Technical information
- Class: A
- ERP: 1,300 watts
- HAAT: 122 metres (400 ft)

Links
- Website: www.cklu.ca

= CKLU-FM =

Radio station in Sudbury, Ontario

CKLU-FM is a Canadian radio station, which broadcasts at FM 96.7 in Sudbury, Ontario. It is the campus radio station of the city's Laurentian University, and airs programming in both English and French, along with special interest programming for other language communities in the area.

==History==

The station launched in 1984 as a closed circuit station, available only in certain locations on campus. In 1986, the station was added to cable FM service in Sudbury, using the unofficial callsign CFLR. The station operated at cable 106.7 FM.

In 1996, the station applied to the CRTC for an FM license. The application was granted, and the station began broadcasting over the airwaves at 96.7 MHz in 1997. The station was not able to retain the CFLR callsign, due to the existence of another CFLR broadcasting in La Romaine, Quebec.

Its studios underwent a significant equipment upgrade in 2008. The station added Internet streaming to its website in September 2008.

Initially located in a portable classroom, the station later moved to studios in Laurentian University's Parker Building. In March 2016, it was announced that the CKLU studios would be relocating to the McEwen School of Architecture campus in downtown Sudbury.

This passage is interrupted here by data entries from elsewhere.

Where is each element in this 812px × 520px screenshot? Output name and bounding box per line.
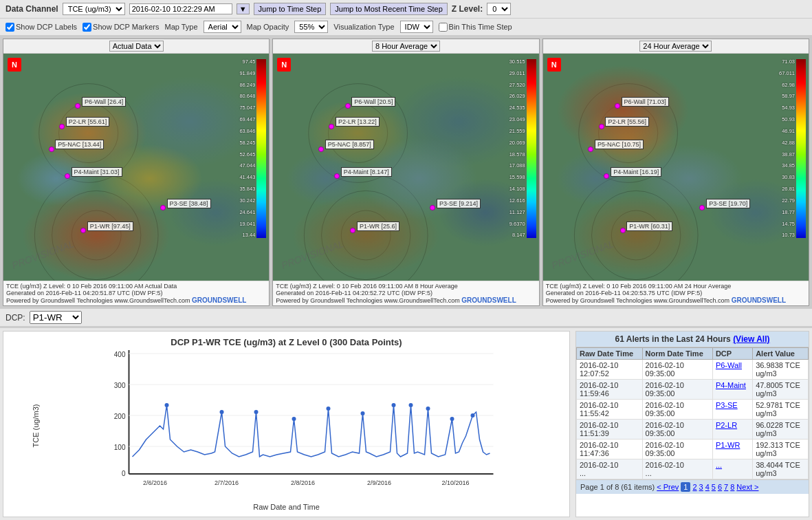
dcp-cell-link[interactable]: P1-WR: [716, 441, 740, 449]
cell-dcp[interactable]: P4-Maint: [712, 380, 752, 400]
show-dcp-markers-checkbox[interactable]: [83, 23, 91, 32]
map-header-8hour: 8 Hour Average: [273, 39, 538, 54]
dcp-dot: [345, 103, 351, 109]
svg-point-59: [409, 403, 413, 407]
cell-dcp[interactable]: P1-WR: [712, 440, 752, 459]
map-powered: Powered by Groundswell Technologies www.…: [6, 296, 266, 304]
map-mode-select-8hour[interactable]: 8 Hour Average: [372, 41, 440, 52]
dcp-dot: [430, 205, 435, 210]
map-type-select[interactable]: Aerial: [204, 21, 241, 33]
alerts-table: Raw Date Time Norm Date Time DCP Alert V…: [576, 347, 809, 479]
cell-dcp[interactable]: P3-SE: [712, 400, 752, 420]
chart-panel: DCP P1-WR TCE (ug/m3) at Z Level 0 (300 …: [3, 331, 570, 517]
svg-text:2/10/2016: 2/10/2016: [441, 479, 469, 486]
map-panel-24hour: 24 Hour Average N71.0367.01162.9858.9754…: [542, 39, 809, 306]
svg-text:0: 0: [122, 470, 126, 477]
map-area-actual: N97.4591.84986.24980.64875.04769.44763.8…: [3, 54, 269, 281]
table-row: 2016-02-1011:47:36 2016-02-1009:35:00 P1…: [577, 440, 809, 459]
map-type-label: Map Type: [164, 23, 197, 31]
col-alert-value: Alert Value: [753, 348, 809, 360]
map-generated: Generated on 2016-Feb-11 04:20:51.87 UTC…: [6, 290, 266, 296]
map-caption-24hour: TCE (ug/m3) Z Level: 0 10 Feb 2016 09:11…: [543, 281, 809, 305]
north-arrow: N: [8, 58, 21, 72]
map-mode-select-actual[interactable]: Actual Data: [109, 41, 164, 52]
current-page[interactable]: 1: [681, 482, 690, 492]
table-row: 2016-02-1011:51:39 2016-02-1009:35:00 P2…: [577, 420, 809, 440]
dcp-label-marker: P6-Wall [20.5]: [351, 97, 395, 107]
svg-point-55: [292, 417, 296, 421]
show-dcp-labels-label: Show DCP Labels: [16, 23, 77, 31]
datetime-input[interactable]: [129, 3, 232, 14]
color-scale-24hour: 71.0367.01162.9858.9754.9350.9346.9142.8…: [779, 59, 806, 238]
page-3-link[interactable]: 3: [699, 483, 703, 491]
cell-raw-date: 2016-02-1012:07:52: [577, 360, 643, 380]
dcp-dot: [65, 173, 70, 179]
dcp-label-marker: P6-Wall [71.03]: [622, 97, 669, 107]
bin-time-step-checkbox[interactable]: [439, 23, 448, 32]
viz-type-select[interactable]: IDW: [400, 21, 433, 33]
color-scale-actual: 97.4591.84986.24980.64875.04769.44763.84…: [239, 59, 266, 238]
svg-point-52: [165, 403, 169, 407]
svg-point-60: [426, 407, 430, 411]
dcp-dot: [604, 173, 609, 179]
cell-dcp[interactable]: P2-LR: [712, 420, 752, 440]
show-dcp-labels-checkbox[interactable]: [6, 23, 14, 32]
page-8-link[interactable]: 8: [730, 483, 734, 491]
svg-text:300: 300: [114, 382, 126, 389]
dcp-cell-link[interactable]: ...: [716, 461, 722, 469]
dcp-label-marker: P3-SE [9.214]: [437, 199, 481, 208]
page-5-link[interactable]: 5: [712, 483, 716, 491]
dcp-label-marker: P5-NAC [10.75]: [595, 140, 644, 149]
z-level-select[interactable]: 0: [487, 3, 511, 15]
dcp-label-marker: P5-NAC [13.44]: [55, 140, 104, 149]
map-panel-8hour: 8 Hour Average N30.51529.01127.52026.029…: [272, 39, 539, 306]
dcp-dot: [329, 124, 334, 129]
table-row: 2016-02-1011:59:46 2016-02-1009:35:00 P4…: [577, 380, 809, 400]
page-2-link[interactable]: 2: [692, 483, 696, 491]
map-opacity-select[interactable]: 55%: [294, 21, 328, 33]
cell-dcp[interactable]: ...: [712, 459, 752, 479]
dcp-label-marker: P2-LR [55.61]: [66, 117, 110, 127]
svg-text:2/7/2016: 2/7/2016: [215, 479, 239, 486]
map-brand: GROUNDSWELL: [461, 296, 516, 304]
next-page-link[interactable]: Next >: [736, 483, 758, 491]
z-level-label: Z Level:: [452, 4, 483, 14]
data-channel-select[interactable]: TCE (ug/m3): [63, 3, 125, 15]
dcp-cell-link[interactable]: P2-LR: [716, 421, 737, 429]
dcp-label-marker: P1-WR [25.6]: [357, 221, 399, 231]
map-area-24hour: N71.0367.01162.9858.9754.9350.9346.9142.…: [543, 54, 809, 281]
cell-norm-date: 2016-02-1009:35:00: [642, 360, 712, 380]
dcp-dot: [75, 103, 80, 109]
cell-dcp[interactable]: P6-Wall: [712, 360, 752, 380]
svg-point-58: [392, 403, 396, 407]
show-dcp-labels-item: Show DCP Labels: [6, 23, 77, 32]
dcp-cell-link[interactable]: P6-Wall: [716, 361, 742, 369]
svg-text:2/8/2016: 2/8/2016: [291, 479, 315, 486]
view-all-link[interactable]: (View All): [733, 334, 769, 344]
page-4-link[interactable]: 4: [705, 483, 710, 491]
dcp-label-marker: P1-WR [60.31]: [626, 221, 672, 231]
datetime-picker-button[interactable]: ▼: [237, 3, 250, 14]
cell-raw-date: 2016-02-1011:59:46: [577, 380, 643, 400]
dcp-cell-link[interactable]: P4-Maint: [716, 381, 746, 389]
dcp-dot: [59, 124, 65, 129]
map-generated: Generated on 2016-Feb-11 04:20:53.75 UTC…: [546, 290, 806, 296]
pagination: Page 1 of 8 (61 items) < Prev 1 2 3 4 5 …: [576, 479, 809, 494]
page-6-link[interactable]: 6: [718, 483, 722, 491]
dcp-dot: [160, 205, 166, 210]
jump-to-most-recent-button[interactable]: Jump to Most Recent Time Step: [330, 3, 448, 15]
prev-page-link[interactable]: < Prev: [657, 483, 679, 491]
dcp-select[interactable]: P1-WR P2-LR P3-SE P4-Maint P5-NAC P6-Wal…: [30, 311, 82, 324]
page-7-link[interactable]: 7: [724, 483, 728, 491]
dcp-dot: [615, 103, 620, 109]
cell-norm-date: 2016-02-1009:35:00: [642, 400, 712, 420]
alerts-panel: 61 Alerts in the Last 24 Hours (View All…: [575, 331, 809, 517]
page-info: Page 1 of 8 (61 items): [580, 483, 655, 491]
map-mode-select-24hour[interactable]: 24 Hour Average: [639, 41, 712, 52]
svg-text:2/6/2016: 2/6/2016: [143, 479, 167, 486]
dcp-cell-link[interactable]: P3-SE: [716, 401, 738, 409]
dcp-dot: [588, 147, 593, 152]
dcp-label-marker: P2-LR [55.56]: [605, 117, 649, 127]
dcp-label-marker: P4-Maint [16.19]: [611, 167, 661, 177]
jump-to-time-step-button[interactable]: Jump to Time Step: [254, 3, 327, 15]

In September 2016, CKLU 96.7 FM moved to its new location on Elgin Street, inside the McEwen School of Architecture.

==Programming==

In addition to locally produced programming, the station also airs several syndicated public radio programs, including the Putumayo World Music Hour, Deconstructing Dinner, CIUT-FM's environmental news series The Green Majority, Radio Goethe and Democracy Now!.

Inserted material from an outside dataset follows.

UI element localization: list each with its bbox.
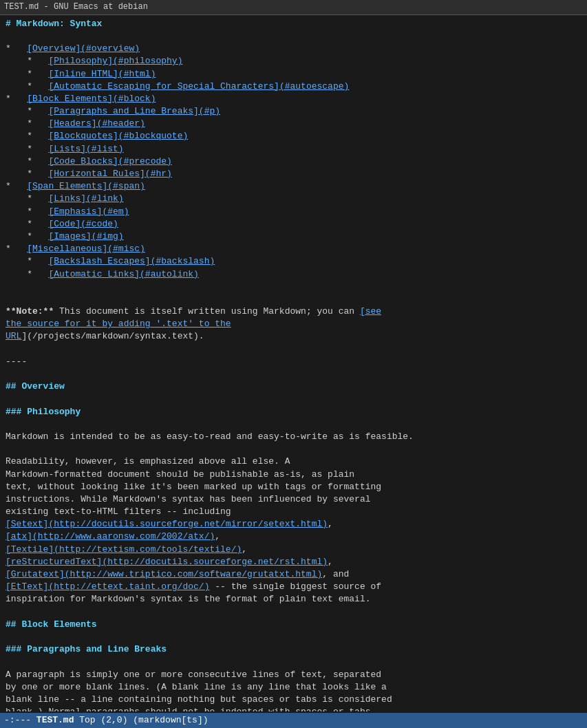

Local programming has included Lunch with the Trinnie, which profiles the city's local multicultural communities, City Spins, which features interviews and music by local musicians, All My Friends Radio, and Minotaur Hour, hosted by musician Nathan Lawr. A short-run science series, Sudbury Knows No Bounds, aired in 2008 in conjunction with Science North. Some students from the city's Cambrian College, which does not have its own radio station, also volunteer for CKLU.

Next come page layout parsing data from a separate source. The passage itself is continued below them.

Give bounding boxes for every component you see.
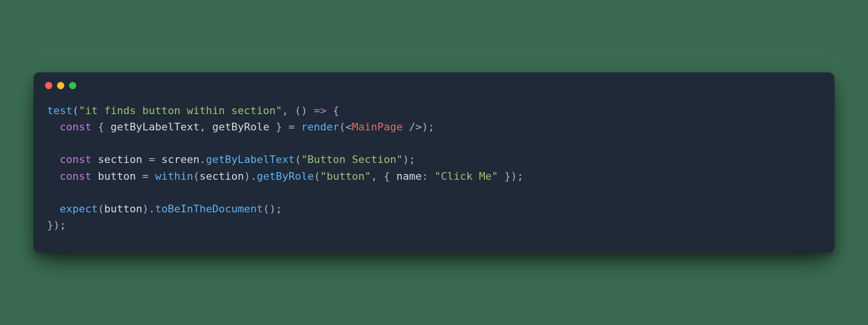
minimize-icon[interactable] (57, 82, 64, 89)
code-token: ); (422, 121, 435, 133)
code-token (47, 153, 60, 165)
code-token: getByRole (257, 170, 314, 182)
code-token: button (104, 203, 142, 215)
code-token: ( (72, 104, 79, 116)
code-token: (); (263, 203, 282, 215)
code-token: "it finds button within section" (79, 104, 282, 116)
code-token (47, 170, 60, 182)
code-token: /> (409, 121, 422, 133)
code-token: button (98, 170, 136, 182)
code-token: "Click Me" (434, 170, 498, 182)
code-token: getByLabelText (110, 121, 199, 133)
code-token: section (199, 170, 244, 182)
code-token: section (98, 153, 142, 165)
code-content: test("it finds button within section", (… (34, 89, 834, 253)
maximize-icon[interactable] (69, 82, 76, 89)
code-token: test (47, 104, 72, 116)
code-token: : (422, 170, 435, 182)
code-token: . (199, 153, 206, 165)
code-token: const (60, 170, 92, 182)
code-token: within (155, 170, 193, 182)
code-token: , { (371, 170, 397, 182)
close-icon[interactable] (45, 82, 52, 89)
code-token: ( (339, 121, 345, 133)
code-token: { (92, 121, 111, 133)
code-token: }); (498, 170, 524, 182)
code-token: ). (244, 170, 257, 182)
code-token (92, 153, 98, 165)
code-token: { (327, 104, 340, 116)
code-token (47, 121, 60, 133)
code-token: "Button Section" (301, 153, 403, 165)
code-token: toBeInTheDocument (155, 203, 263, 215)
code-token: , (199, 121, 212, 133)
code-token: }); (47, 219, 66, 231)
code-token: screen (161, 153, 199, 165)
code-token: const (60, 153, 92, 165)
code-token: expect (60, 203, 98, 215)
code-token (47, 203, 60, 215)
code-token: = (142, 153, 162, 165)
code-window: test("it finds button within section", (… (34, 72, 834, 253)
code-token: render (301, 121, 339, 133)
window-header (34, 72, 834, 89)
code-token: getByRole (212, 121, 269, 133)
code-token: < (346, 121, 352, 133)
code-token: => (314, 104, 327, 116)
code-token: ( (314, 170, 320, 182)
code-token: getByLabelText (206, 153, 294, 165)
code-token: ); (403, 153, 416, 165)
code-token: "button" (320, 170, 371, 182)
code-token: ( (193, 170, 199, 182)
code-token: ). (142, 203, 155, 215)
code-token: ( (98, 203, 104, 215)
code-token (92, 170, 98, 182)
code-token: } = (270, 121, 301, 133)
code-token: ( (295, 153, 301, 165)
code-token: name (397, 170, 422, 182)
code-token: const (60, 121, 92, 133)
code-token: = (136, 170, 155, 182)
code-token: MainPage (352, 121, 409, 133)
code-token: , () (282, 104, 314, 116)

Other shows have included Above the Waste, a student based show plays all different types of metal. Miller Time is another student based show that has been running for three years (since 2007), on Monday and Thursday mornings at 7 am and showcases a unique political satire, comedy, and opinion from host Jason Miller. Rhythms of Clublife is a show which features DJ's of House and Trance mixing live over the air, hosted by DJ Phluke Nine on Saturday evenings at 10 PM, giving many listeners and club goers a pumped up attitude while on their way to local venues. Arts at Nine, cohosted by John McHenry of the Sudbury Theatre Centre, is a weekly magazine and interview show that profiles local people in the arts community.

The station also produced The Brent Holland Show, a nationally syndicated interview series.

Since 2018, CKLU-FM had been broadcasting the Sudbury Wolves hockey play-by-play games.